American politician (born 1950)

John Espinoza (born in Texas in 1950) is a Hispanic politician, soldier, educator, city manager of Croswell, Michigan and former law enforcement officer from the State of Michigan.

He grew up in a family of migrant workers from Texas, volunteered for service in the United States Army as a young man, and in 2004 was elected as a Democrat to the Michigan House of Representatives. He served in his second term serving the 83rd House District of Michigan. This district comprises all Sanilac County and a portion of St. Clair County including the City of Port Huron, Michigan. Espinoza is one of only three Hispanics in the Michigan legislature at that time.

==Early life==
Espinoza spent his early years working in the cotton fields of Texas with his father Leto and brothers Erasmo and Pepe. His mother Leta and sister Estela took care of the homefront. Eventually the family moved to Sanilac County, Michigan when Espinoza was still young. In Michigan, they continued working in the farm fields as well as in area orchards; tending to such crops as sugar beets, cucumbers, and apples.

== Education ==

Espinoza attended Croswell-Lexington High School. He earned his associate degree from the Central Texas College and his Bachelor of Science Degree from the University of the State of New York.

== Military and Law Enforcement Service==

He enlisted in the military in 1969 at the age of 18. Espinoza served with the United States Army in Vietnam, where he earned several awards and decorations. He left the army in 1971.

From 1971 to 1977 he worked as a law enforcement officer with the Croswell, Michigan Police Department and then the Sanilac County, Michigan Sheriff's Department.

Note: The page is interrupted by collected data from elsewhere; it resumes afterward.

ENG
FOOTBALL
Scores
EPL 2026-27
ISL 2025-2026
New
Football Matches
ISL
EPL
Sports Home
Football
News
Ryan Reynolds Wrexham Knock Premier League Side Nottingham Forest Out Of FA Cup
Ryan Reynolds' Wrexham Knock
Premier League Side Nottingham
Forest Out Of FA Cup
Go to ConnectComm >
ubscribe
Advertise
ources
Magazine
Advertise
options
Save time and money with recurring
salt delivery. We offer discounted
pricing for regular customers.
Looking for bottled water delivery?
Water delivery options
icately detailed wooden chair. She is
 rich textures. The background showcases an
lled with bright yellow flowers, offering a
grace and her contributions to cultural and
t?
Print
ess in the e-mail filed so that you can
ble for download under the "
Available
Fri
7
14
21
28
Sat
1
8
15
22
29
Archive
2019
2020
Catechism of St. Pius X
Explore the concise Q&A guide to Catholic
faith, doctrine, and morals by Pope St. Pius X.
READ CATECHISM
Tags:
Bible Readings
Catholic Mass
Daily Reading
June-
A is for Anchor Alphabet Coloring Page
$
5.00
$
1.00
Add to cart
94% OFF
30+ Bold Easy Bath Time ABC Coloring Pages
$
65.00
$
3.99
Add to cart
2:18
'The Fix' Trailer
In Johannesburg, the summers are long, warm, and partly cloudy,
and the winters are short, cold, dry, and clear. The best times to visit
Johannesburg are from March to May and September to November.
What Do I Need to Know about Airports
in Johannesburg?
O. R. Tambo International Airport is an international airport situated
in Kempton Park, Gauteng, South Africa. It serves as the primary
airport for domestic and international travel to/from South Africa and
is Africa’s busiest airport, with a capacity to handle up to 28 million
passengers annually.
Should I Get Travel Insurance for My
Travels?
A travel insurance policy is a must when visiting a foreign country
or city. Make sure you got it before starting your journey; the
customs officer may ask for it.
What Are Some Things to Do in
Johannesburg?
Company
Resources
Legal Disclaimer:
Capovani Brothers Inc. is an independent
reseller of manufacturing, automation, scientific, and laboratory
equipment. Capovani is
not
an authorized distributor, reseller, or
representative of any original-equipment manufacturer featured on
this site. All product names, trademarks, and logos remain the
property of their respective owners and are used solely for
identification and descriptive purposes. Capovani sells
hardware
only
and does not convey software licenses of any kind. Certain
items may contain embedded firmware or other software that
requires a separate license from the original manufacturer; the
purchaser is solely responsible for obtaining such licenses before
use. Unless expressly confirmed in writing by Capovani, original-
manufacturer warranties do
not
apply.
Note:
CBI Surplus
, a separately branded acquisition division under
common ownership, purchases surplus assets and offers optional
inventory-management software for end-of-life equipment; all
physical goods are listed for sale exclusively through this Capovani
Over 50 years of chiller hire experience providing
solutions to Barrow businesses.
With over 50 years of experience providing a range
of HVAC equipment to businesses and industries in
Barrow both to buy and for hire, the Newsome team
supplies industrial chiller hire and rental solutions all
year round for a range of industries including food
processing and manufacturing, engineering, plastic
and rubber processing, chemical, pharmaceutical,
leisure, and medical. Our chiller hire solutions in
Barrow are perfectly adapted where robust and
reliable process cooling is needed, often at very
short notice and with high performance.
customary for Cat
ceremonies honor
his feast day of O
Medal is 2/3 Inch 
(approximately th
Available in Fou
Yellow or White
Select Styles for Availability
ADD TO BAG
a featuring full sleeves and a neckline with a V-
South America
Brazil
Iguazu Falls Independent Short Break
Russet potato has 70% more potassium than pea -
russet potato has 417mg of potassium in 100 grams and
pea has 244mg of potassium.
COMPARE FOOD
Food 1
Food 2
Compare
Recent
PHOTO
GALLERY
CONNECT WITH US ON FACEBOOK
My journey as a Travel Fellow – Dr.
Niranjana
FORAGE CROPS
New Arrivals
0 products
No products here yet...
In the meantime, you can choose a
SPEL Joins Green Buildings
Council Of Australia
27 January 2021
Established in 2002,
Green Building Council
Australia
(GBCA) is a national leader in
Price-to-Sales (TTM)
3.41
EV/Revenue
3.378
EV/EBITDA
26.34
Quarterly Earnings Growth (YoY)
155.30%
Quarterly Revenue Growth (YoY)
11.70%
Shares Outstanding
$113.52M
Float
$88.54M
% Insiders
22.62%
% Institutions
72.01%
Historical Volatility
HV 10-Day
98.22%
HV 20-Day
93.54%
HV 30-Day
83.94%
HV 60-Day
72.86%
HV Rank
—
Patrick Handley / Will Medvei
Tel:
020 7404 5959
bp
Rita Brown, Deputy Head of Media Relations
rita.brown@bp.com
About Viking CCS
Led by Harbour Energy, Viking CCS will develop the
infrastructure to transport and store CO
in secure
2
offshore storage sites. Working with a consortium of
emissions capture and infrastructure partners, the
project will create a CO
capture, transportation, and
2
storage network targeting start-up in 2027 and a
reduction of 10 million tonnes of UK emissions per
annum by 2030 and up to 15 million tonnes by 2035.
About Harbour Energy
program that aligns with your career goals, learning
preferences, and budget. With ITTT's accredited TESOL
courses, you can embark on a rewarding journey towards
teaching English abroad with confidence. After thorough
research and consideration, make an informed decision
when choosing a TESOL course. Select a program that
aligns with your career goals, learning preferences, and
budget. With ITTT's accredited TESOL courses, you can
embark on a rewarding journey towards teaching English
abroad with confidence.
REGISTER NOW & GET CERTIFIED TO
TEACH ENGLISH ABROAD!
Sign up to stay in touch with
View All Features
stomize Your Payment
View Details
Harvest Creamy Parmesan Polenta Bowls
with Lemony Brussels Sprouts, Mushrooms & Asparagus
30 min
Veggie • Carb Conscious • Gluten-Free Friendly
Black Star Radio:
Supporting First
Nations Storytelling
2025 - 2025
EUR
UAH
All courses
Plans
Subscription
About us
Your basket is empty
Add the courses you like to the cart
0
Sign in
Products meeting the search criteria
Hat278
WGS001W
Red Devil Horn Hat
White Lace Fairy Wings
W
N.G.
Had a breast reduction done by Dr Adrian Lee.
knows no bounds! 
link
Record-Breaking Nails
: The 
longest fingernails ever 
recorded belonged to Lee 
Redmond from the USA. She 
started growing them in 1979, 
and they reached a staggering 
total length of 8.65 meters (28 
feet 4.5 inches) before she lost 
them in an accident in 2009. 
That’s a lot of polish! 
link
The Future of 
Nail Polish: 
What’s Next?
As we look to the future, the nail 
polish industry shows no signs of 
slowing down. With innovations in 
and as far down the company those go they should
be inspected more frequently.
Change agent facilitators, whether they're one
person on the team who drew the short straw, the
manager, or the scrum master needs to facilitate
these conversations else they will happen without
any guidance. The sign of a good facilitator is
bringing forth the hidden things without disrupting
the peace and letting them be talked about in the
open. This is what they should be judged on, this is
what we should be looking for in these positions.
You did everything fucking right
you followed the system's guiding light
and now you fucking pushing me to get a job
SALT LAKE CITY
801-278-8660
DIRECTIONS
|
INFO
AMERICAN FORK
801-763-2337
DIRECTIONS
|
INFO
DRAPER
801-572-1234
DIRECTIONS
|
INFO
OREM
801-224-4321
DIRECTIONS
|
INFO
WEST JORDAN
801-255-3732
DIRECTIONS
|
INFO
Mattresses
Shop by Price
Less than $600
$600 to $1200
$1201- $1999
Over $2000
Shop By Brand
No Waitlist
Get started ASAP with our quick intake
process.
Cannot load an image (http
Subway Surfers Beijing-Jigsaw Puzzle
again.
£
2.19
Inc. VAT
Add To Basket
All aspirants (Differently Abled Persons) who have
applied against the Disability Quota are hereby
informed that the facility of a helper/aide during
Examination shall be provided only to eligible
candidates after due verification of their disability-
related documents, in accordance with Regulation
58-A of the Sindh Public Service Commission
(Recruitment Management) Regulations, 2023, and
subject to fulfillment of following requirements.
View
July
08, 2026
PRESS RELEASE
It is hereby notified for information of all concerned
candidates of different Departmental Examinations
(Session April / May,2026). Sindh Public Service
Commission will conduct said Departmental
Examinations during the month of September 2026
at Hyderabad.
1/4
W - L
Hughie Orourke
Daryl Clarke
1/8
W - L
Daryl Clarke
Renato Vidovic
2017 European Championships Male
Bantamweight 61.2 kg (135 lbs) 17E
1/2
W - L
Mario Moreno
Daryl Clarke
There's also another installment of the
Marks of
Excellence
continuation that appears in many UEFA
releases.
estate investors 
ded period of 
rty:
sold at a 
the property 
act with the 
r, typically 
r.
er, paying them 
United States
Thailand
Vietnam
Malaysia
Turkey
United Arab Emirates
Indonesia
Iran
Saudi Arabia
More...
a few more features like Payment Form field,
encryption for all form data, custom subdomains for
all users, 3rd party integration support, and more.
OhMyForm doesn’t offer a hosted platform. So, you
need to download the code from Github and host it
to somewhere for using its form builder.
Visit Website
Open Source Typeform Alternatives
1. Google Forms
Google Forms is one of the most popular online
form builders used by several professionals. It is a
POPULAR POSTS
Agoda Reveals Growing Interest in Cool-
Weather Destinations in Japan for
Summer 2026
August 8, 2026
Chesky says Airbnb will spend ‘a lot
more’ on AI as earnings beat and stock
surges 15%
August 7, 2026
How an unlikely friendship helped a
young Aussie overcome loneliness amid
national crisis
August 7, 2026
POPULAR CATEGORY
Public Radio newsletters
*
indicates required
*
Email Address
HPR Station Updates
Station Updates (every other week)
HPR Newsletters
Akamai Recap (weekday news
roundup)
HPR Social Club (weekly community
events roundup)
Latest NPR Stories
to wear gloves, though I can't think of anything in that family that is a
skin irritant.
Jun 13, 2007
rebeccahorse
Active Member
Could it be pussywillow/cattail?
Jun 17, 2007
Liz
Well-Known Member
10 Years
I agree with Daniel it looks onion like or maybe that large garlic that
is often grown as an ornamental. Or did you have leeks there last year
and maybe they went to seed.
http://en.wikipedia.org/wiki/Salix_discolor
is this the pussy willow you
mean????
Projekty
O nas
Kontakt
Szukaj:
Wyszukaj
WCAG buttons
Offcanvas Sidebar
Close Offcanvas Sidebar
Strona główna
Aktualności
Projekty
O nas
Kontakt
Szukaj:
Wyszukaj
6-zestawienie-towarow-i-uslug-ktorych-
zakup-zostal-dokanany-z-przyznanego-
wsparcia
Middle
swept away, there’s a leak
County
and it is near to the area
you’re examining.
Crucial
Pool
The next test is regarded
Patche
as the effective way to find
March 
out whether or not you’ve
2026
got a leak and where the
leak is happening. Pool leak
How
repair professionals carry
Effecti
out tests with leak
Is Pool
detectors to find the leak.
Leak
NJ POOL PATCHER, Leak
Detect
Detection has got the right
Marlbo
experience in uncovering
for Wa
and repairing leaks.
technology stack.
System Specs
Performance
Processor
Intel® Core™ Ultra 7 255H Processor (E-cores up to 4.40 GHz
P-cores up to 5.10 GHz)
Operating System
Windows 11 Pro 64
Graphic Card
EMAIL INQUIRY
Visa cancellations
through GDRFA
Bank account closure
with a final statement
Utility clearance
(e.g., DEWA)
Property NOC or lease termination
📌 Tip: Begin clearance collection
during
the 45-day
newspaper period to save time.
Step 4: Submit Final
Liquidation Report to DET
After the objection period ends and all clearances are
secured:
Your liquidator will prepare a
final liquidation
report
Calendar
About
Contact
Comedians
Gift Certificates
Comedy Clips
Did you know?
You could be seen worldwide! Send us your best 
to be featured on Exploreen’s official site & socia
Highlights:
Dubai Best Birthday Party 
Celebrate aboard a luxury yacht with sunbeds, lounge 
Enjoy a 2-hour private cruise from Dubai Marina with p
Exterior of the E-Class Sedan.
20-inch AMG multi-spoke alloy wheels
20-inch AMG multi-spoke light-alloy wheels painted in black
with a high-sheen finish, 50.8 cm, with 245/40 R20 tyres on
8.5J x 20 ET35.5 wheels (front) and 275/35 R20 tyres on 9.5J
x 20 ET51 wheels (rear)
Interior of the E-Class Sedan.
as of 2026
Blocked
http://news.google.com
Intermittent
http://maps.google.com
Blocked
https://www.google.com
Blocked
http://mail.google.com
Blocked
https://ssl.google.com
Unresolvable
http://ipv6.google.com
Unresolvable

In 1977 he re-enlisted in the Army and was stationed in such faraway locales as Germany and Alaska. Espinoza eventually became a Sergeant and also served in the First Gulf War. He retired from the military in 1995.

==Political career==

Espinoza and his wife Mary (Torrez) settled in Croswell, Michigan in 1995. He became interested in local politics and successfully ran for a seat on the Croswell City Council. Subsequently, Espinoza was elected to the Sanilac County Board of Commissioners, where he served one term.

He also worked on the staff of Michigan State Senator Jim Barcia when Mr. Barcia was a United States Democratic Congressman from Michigan. Espinoza held the position of Military Affairs and Community Outreach Liaison for Congressman Barcia .

In 2004, running on a populist platform powered by tenacious grass roots campaigning, John Espinoza was elected to his first term as a member of the Michigan House representing the 83rd District, becoming the first ever Democrat and Hispanic to win the seat.

He was easily re-elected in 2006 and now serves as the chair of the Agricultural Appropriations Committee.

== As An Educator ==

Upon his return to Michigan in the late 1990s Espinoza also worked as a teacher in the Carsonville-Port Sanilac, Michigan School District. Later Espinoza returned to education after serving as a city manager and taught Spanish at the Croswell-Lexington high school.

He earned his teaching certification from Saginaw Valley State University in Saginaw, Michigan.

== Media Highlights ==

Espinoza was also the inaugural producer and host of the pioneering mid Michigan Public Broadcasting System television show Somos Hispanos; broadcast from the campus of Delta College in Bay City, Michigan. He interviewed many important Hispanic figures including Public Broadcasting System news anchor Ray Suarez and actor/ activist Edward James Olmos. Espinoza received many accolades for his excellent work. He left the show to run successfully for the Michigan State House.

Espinoza has shared his insights via regular programs on Sanilac, Michigan County radio station WMIC and written contributions to the Sanilac County News and the Port Huron Times-Herald.

==America's Son - the Odyssey of John Espinoza==

In 2006, Ray W. Denison published a book about John Espinoza's life, America's Son - the Odyssey of John Espinoza. This biography details Espinoza's "journey from the Texas cotton fields to Vietnam and the Michigan legislature."

The Lakeshore Guardian publication of Michigan wrote a review of Mr. Denison's work and congratulated him on a 'well written' book.

== Personal ==
Espinoza lives in Croswell, and has been married to Mary since 1969. He has three children.